Total momentum constrains the form of stress and interactions.

The study relates odd viscosities to microscopic spin and interactions.

Abstract

Chiral active materials are those that break both time-reversal symmetry and parity microscopically, which results in average rotation of the material's complex molecules around their center-of-mass (CM). These materials are far from equilibrium due to their local non-vanishing spin angular momentum. In this paper we show that, unlike passive fluids, the non vanishing spin angular momentum brings about a difference between the CM momentum and the total momentum, which accounts for the momentum of all atoms that compose the complex rotating molecules. This is in stark contrast to equilibrium fluids where the CM stress and the total momentum are essentially equivalent.

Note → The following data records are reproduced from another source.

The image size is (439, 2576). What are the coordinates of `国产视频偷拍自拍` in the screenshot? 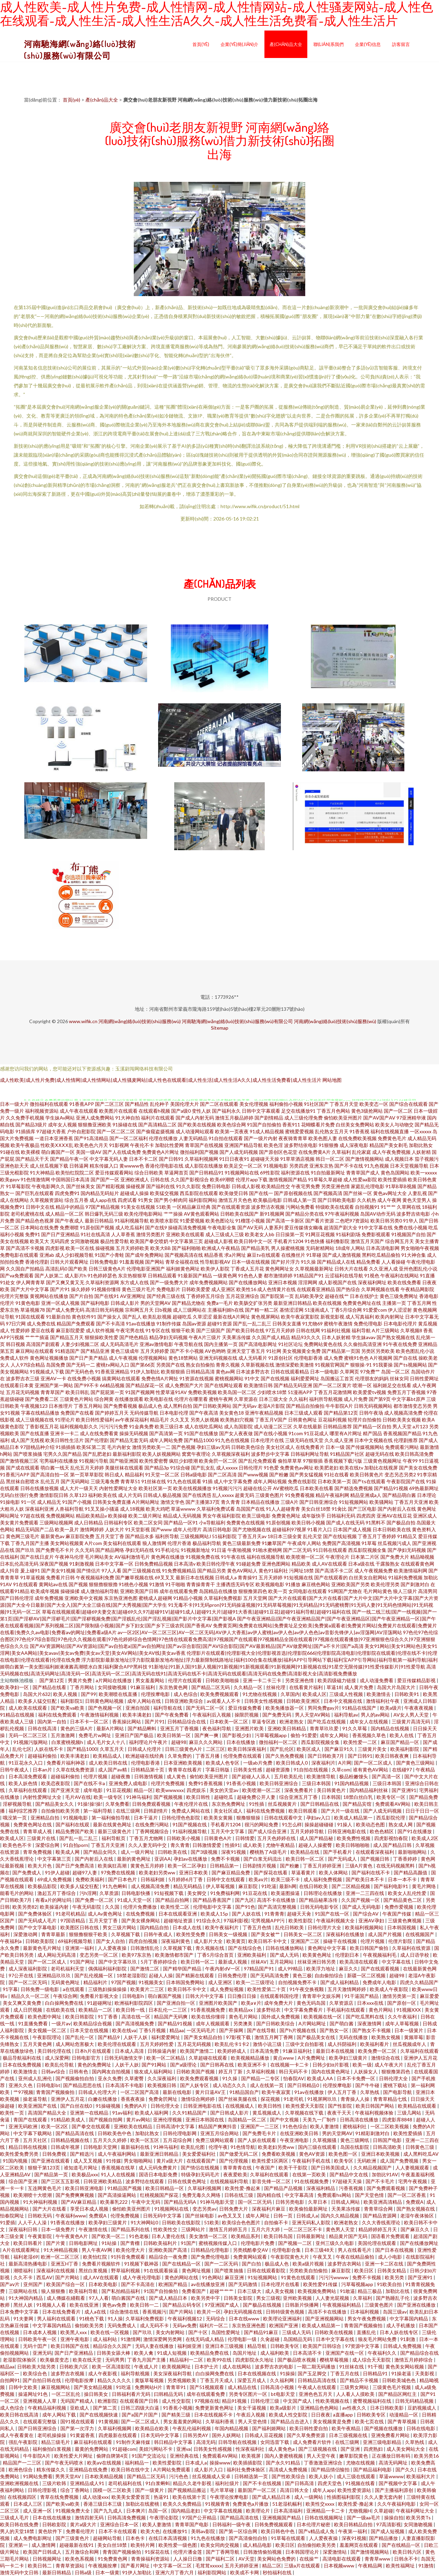 It's located at (75, 2078).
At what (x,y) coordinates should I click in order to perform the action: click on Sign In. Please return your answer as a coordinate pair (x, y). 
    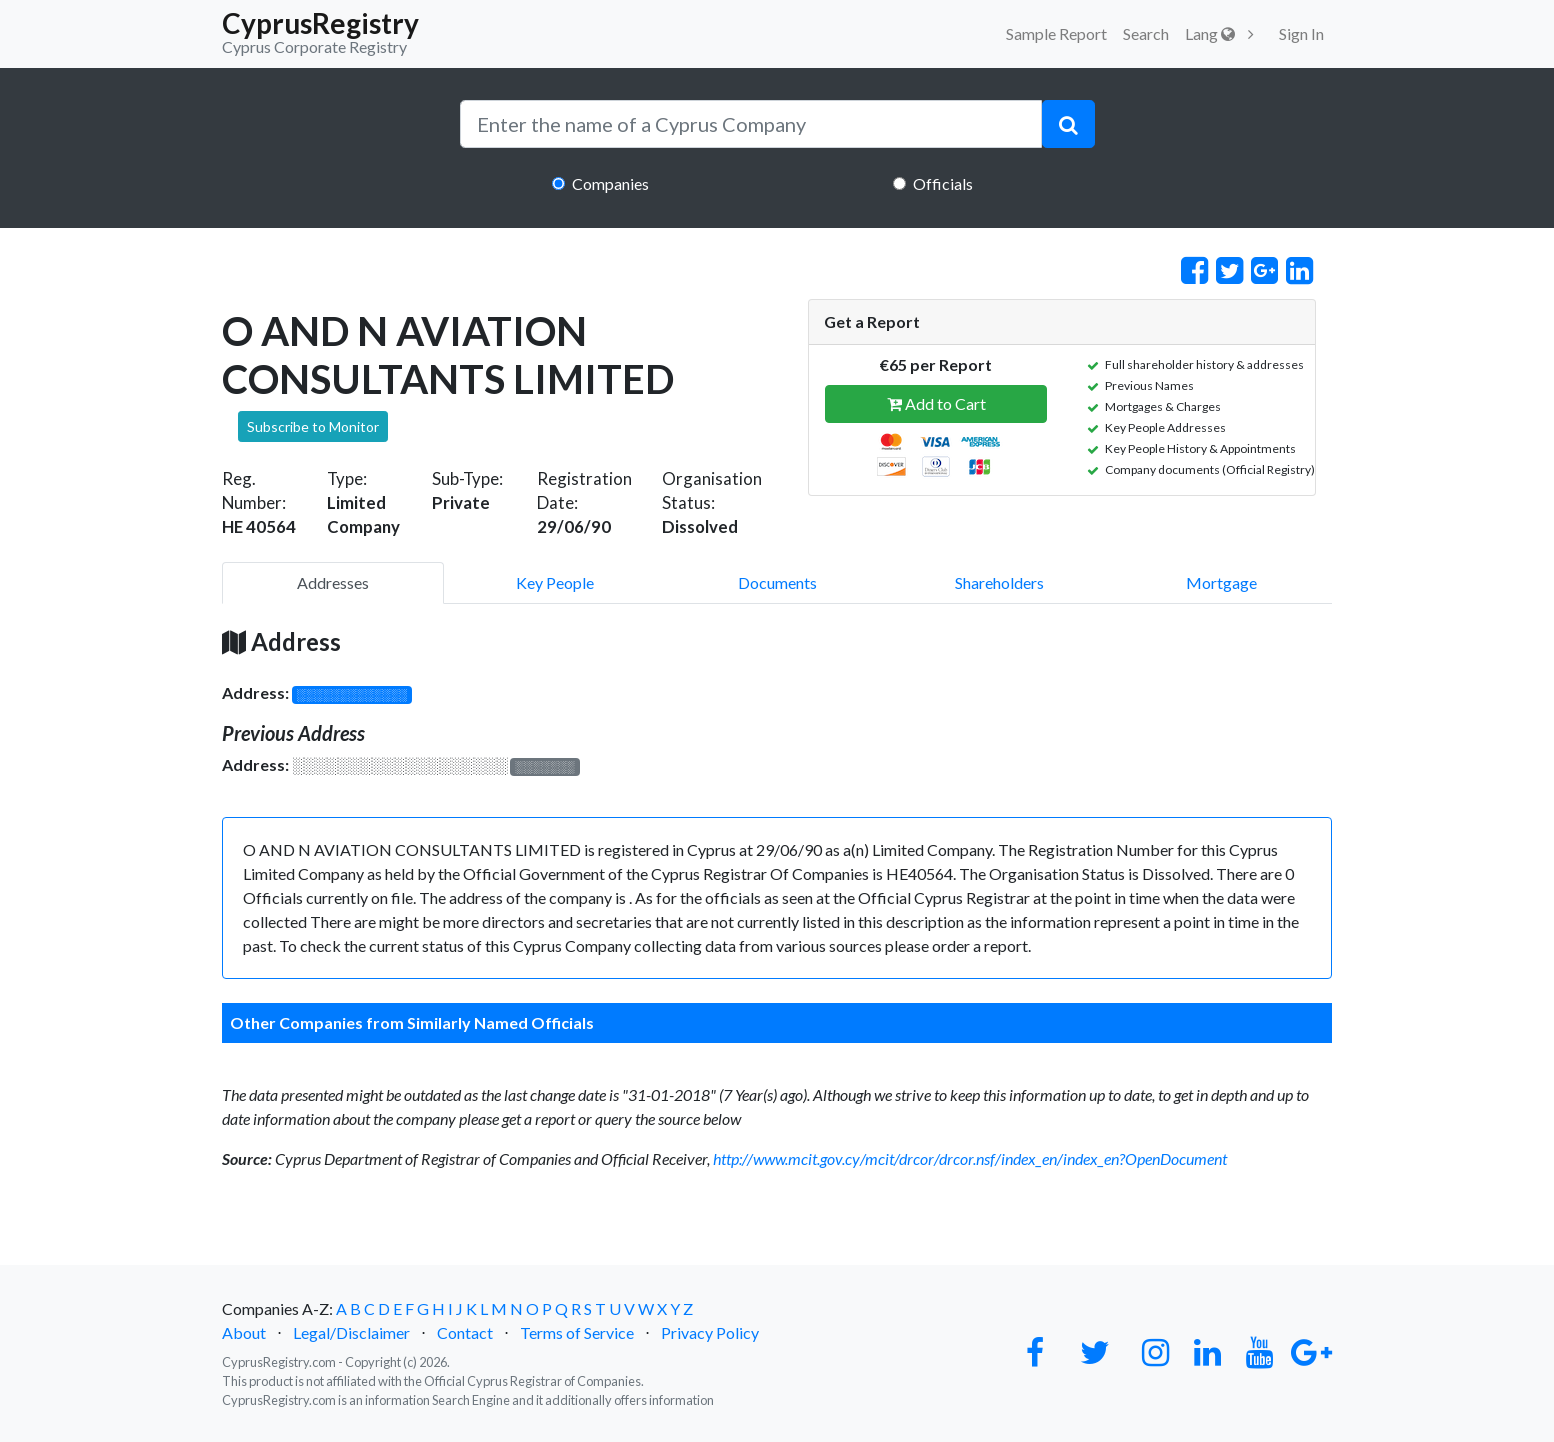     Looking at the image, I should click on (1301, 33).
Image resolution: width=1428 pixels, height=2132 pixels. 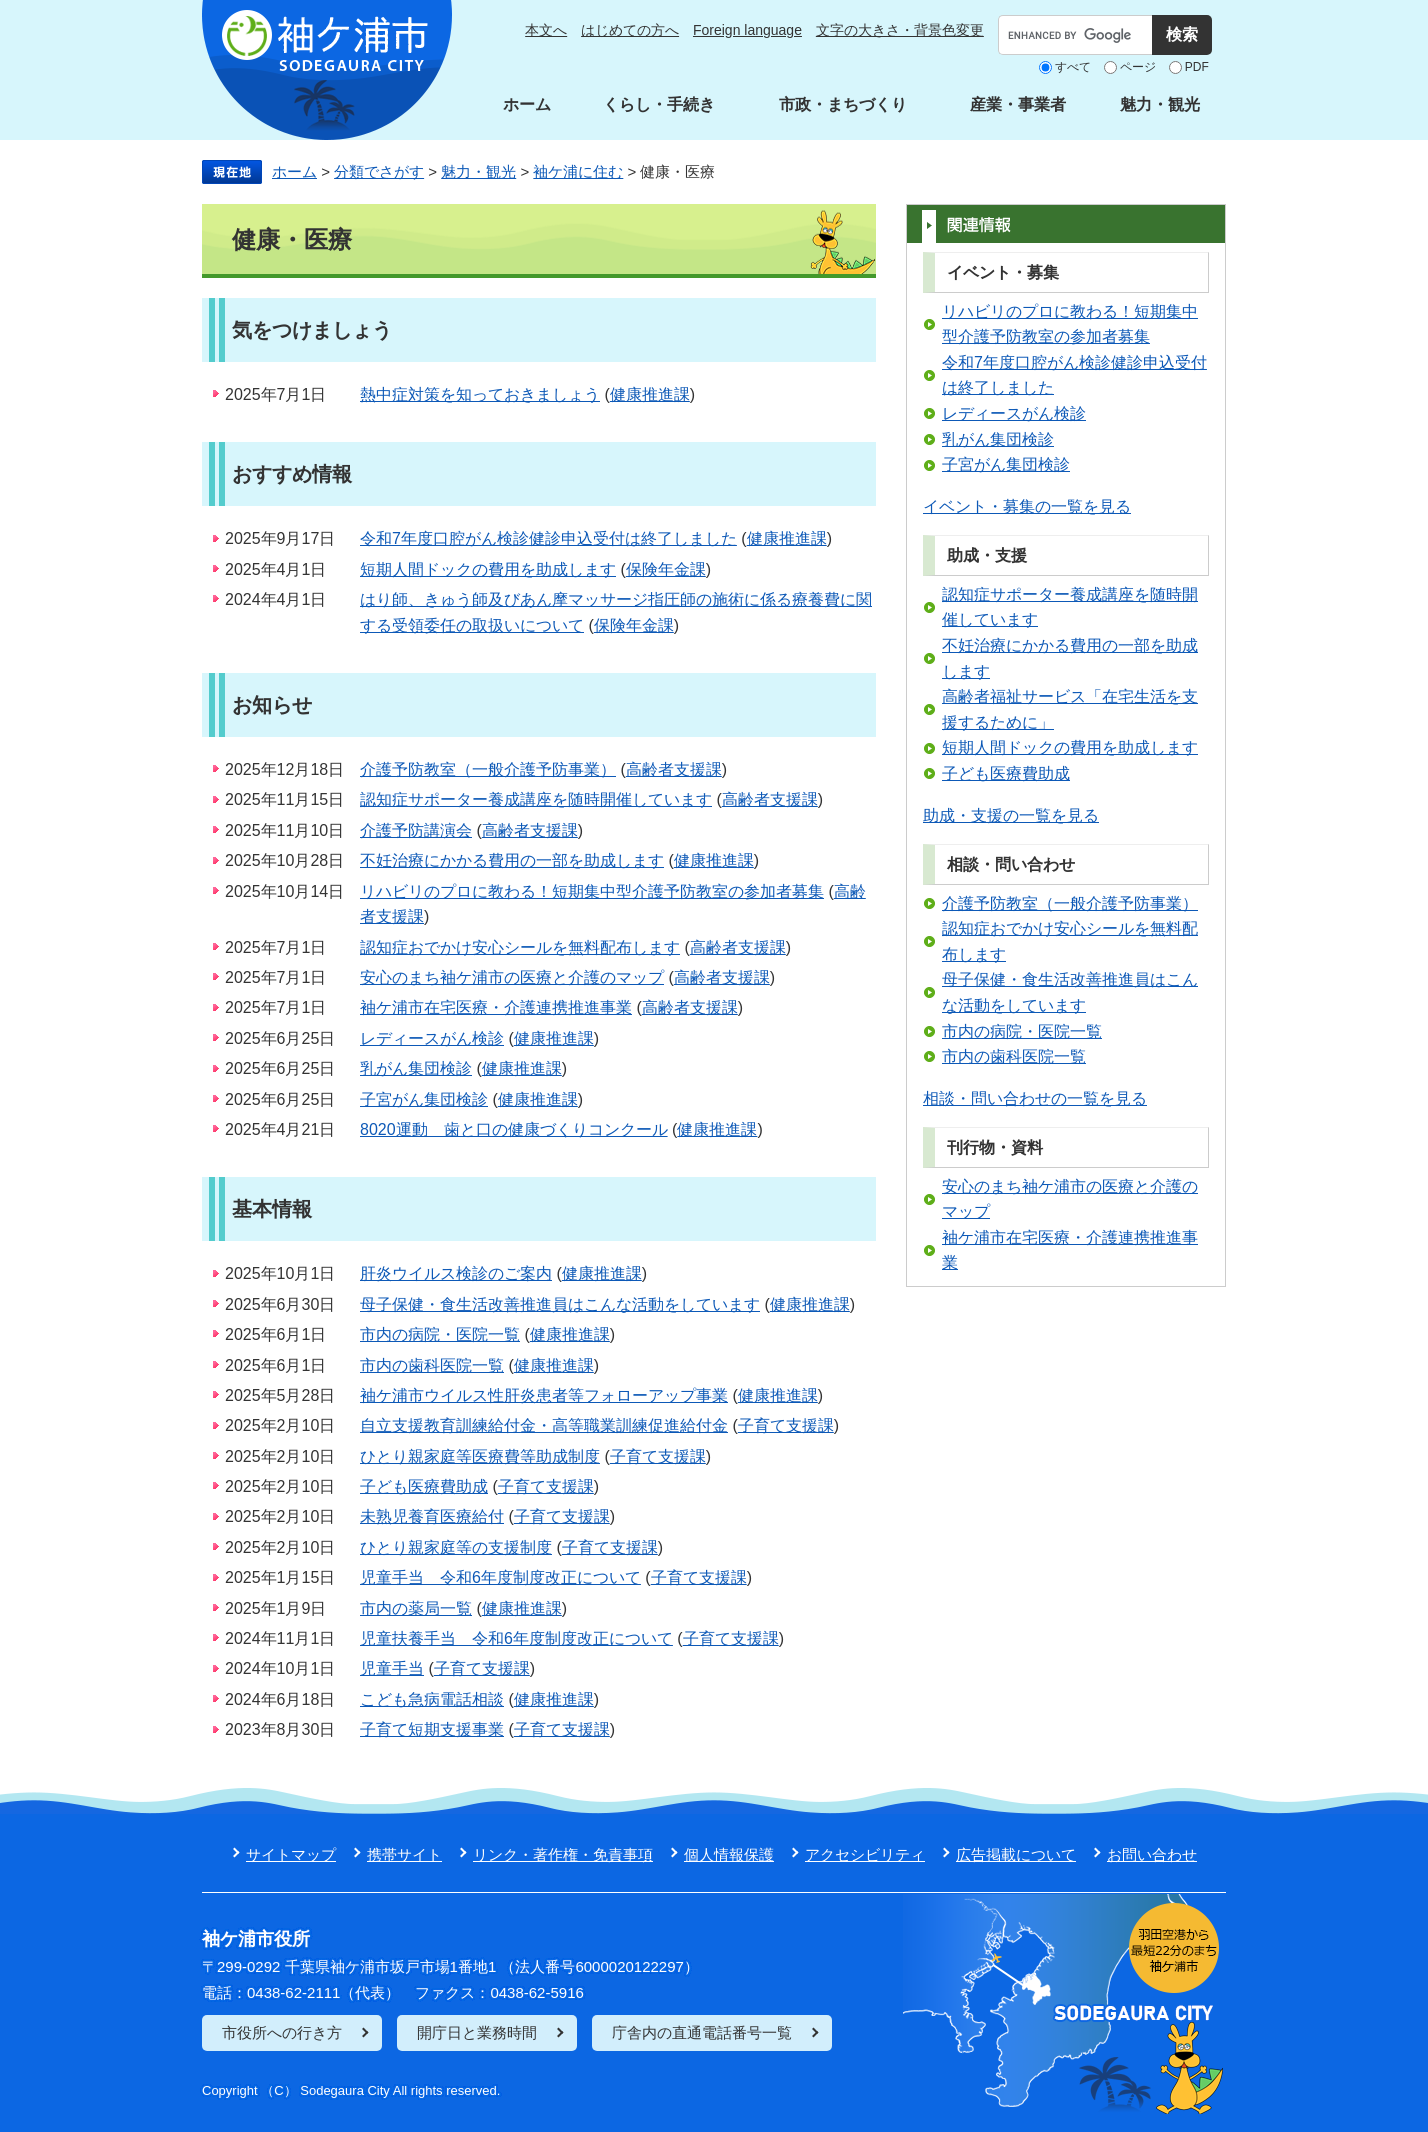 I want to click on 文字の大きさ・背景色変更, so click(x=900, y=30).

In fact, we find that generally the CM dynamics are insufficient to describe the dynamics of a chiral active material. The total momentum, other than being experimentally accessible in simple rheological experiments, also imposes another constraint -- its stress must be allowed to be written in a symmetric way. We find that the latter imposes a relation between possible central-force interactions and spin-spin interactions, and constraints the ammount of {\it odd} viscosities in the system to the well-known odd (Hall) viscosity and the odd pressure.